[Transcribed page contents]
⁂

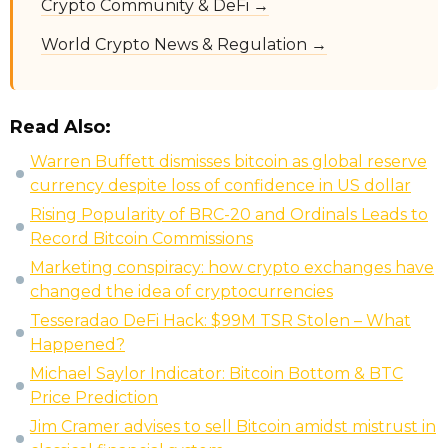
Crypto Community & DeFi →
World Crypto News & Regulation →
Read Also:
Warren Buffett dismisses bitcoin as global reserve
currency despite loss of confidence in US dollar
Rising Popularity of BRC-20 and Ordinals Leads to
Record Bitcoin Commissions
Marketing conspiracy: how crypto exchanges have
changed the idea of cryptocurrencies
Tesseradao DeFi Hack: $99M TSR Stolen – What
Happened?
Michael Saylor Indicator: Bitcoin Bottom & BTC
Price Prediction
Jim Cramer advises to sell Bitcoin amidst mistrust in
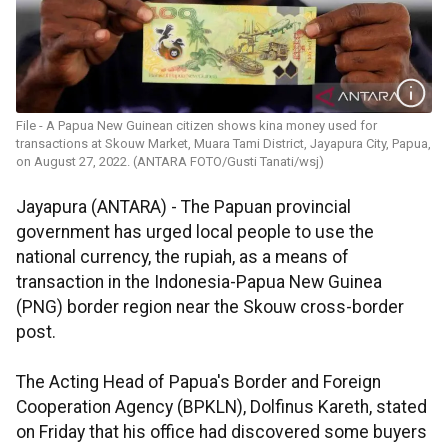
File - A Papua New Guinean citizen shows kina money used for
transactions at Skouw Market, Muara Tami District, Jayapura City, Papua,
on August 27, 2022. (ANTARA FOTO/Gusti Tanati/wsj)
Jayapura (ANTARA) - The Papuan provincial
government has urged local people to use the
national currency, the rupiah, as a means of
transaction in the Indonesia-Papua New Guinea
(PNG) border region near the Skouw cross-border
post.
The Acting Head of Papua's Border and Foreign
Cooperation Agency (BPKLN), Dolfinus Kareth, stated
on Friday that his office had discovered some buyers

⁂

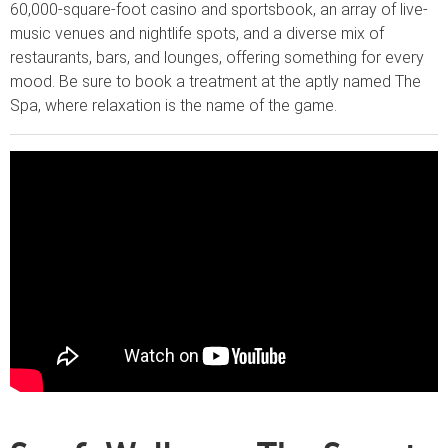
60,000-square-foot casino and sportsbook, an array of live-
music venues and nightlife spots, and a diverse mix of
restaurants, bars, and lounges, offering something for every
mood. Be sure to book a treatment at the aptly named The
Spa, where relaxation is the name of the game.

⁂

What is being asked: From the line that has "(PNG) border region" through the line that has "on Friday that", copy every line exactly as it appears above, and leave out all others.

Answer below:
(PNG) border region near the Skouw cross-border
post.
The Acting Head of Papua's Border and Foreign
Cooperation Agency (BPKLN), Dolfinus Kareth, stated
on Friday that his office had discovered some buyers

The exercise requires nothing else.